Saved data entries:

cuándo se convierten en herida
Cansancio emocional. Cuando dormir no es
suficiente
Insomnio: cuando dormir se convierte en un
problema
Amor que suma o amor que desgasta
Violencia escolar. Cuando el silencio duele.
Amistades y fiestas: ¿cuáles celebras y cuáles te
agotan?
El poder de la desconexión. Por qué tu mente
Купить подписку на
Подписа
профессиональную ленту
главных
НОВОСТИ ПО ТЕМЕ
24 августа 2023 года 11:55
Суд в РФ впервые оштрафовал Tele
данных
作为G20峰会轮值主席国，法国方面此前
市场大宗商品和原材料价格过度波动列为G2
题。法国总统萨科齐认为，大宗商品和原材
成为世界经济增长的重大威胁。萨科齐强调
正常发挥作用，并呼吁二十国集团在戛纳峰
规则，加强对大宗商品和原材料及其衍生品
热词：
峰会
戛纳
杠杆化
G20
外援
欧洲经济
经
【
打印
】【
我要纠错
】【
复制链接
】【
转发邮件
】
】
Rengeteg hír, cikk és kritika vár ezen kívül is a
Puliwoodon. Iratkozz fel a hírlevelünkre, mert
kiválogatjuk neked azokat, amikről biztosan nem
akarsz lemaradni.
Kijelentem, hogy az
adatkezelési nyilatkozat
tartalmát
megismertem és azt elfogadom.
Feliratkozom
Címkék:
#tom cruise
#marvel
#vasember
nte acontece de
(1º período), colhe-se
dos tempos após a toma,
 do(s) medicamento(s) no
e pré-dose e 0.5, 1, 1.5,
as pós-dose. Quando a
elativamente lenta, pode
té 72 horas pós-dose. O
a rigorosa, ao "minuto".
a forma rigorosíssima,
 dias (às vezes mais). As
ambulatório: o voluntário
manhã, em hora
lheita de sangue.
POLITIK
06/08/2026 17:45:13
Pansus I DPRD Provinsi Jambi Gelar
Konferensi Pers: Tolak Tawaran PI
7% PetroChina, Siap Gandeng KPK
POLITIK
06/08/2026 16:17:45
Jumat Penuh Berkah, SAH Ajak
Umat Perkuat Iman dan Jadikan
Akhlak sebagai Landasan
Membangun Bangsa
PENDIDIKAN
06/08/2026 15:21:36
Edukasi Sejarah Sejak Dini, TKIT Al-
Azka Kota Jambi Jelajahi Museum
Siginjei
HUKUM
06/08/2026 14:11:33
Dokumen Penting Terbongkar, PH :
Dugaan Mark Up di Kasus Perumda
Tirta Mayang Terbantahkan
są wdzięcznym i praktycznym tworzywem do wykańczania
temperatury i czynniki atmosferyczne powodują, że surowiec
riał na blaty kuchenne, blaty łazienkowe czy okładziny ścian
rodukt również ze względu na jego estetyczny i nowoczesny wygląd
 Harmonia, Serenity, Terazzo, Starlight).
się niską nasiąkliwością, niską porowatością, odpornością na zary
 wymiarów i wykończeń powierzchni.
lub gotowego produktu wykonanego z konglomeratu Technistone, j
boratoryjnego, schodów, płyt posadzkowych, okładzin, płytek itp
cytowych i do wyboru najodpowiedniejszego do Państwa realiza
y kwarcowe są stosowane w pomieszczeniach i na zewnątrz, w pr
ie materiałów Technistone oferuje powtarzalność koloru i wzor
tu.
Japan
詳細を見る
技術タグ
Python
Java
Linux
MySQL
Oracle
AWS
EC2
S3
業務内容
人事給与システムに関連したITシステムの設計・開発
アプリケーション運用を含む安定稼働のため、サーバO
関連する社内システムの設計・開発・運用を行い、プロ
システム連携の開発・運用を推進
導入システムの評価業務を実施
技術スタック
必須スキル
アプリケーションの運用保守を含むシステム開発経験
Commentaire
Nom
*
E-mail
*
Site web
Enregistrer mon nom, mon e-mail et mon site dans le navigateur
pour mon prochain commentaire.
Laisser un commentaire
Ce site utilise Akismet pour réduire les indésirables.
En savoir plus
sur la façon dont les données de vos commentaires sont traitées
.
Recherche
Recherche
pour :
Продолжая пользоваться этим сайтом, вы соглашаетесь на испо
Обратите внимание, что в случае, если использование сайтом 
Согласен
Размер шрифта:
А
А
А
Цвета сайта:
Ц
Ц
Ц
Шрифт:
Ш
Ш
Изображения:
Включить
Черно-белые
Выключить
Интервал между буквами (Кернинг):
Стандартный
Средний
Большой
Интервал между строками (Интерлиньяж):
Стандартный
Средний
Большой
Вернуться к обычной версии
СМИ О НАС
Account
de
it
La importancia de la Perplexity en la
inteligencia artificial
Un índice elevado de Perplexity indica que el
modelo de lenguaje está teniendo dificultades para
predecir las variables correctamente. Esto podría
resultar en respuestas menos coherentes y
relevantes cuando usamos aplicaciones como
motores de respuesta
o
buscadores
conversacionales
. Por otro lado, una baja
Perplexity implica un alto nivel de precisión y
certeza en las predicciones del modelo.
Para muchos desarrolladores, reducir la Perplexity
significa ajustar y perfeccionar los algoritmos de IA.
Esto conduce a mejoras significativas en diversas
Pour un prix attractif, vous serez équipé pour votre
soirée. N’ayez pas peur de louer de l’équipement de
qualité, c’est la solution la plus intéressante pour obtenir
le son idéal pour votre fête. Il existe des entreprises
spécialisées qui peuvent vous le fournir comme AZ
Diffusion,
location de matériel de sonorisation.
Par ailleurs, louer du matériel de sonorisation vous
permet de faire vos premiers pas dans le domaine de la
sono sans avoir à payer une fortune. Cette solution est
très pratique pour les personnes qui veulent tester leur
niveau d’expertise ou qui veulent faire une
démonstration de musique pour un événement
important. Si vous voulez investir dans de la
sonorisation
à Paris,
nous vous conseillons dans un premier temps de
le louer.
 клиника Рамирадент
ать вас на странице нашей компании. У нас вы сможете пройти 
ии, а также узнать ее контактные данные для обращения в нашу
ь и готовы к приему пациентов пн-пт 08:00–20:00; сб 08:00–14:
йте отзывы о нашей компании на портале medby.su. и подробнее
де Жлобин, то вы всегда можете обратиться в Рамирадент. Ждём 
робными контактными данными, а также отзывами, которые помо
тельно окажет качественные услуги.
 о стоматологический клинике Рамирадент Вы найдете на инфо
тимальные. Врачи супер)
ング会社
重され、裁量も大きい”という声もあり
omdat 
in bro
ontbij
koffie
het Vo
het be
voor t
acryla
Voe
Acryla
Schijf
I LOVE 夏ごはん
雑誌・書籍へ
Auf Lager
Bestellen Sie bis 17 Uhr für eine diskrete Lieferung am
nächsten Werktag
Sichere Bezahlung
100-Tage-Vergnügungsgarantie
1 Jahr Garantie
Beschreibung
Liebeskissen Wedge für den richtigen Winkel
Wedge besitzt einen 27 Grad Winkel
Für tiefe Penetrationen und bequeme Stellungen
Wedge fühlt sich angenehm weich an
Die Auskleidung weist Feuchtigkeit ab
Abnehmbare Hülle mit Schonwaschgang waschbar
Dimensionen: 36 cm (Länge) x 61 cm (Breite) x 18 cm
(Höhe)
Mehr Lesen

_Exercise brief_.
Above are the records; from them, give again exactly the lines from the one containing "ambulatório: o voluntário" through the one containing "Dokumen Penting Terbongkar, PH", both included.

_Solution for this exercise_.
ambulatório: o voluntário
manhã, em hora
lheita de sangue.
POLITIK
06/08/2026 17:45:13
Pansus I DPRD Provinsi Jambi Gelar
Konferensi Pers: Tolak Tawaran PI
7% PetroChina, Siap Gandeng KPK
POLITIK
06/08/2026 16:17:45
Jumat Penuh Berkah, SAH Ajak
Umat Perkuat Iman dan Jadikan
Akhlak sebagai Landasan
Membangun Bangsa
PENDIDIKAN
06/08/2026 15:21:36
Edukasi Sejarah Sejak Dini, TKIT Al-
Azka Kota Jambi Jelajahi Museum
Siginjei
HUKUM
06/08/2026 14:11:33
Dokumen Penting Terbongkar, PH :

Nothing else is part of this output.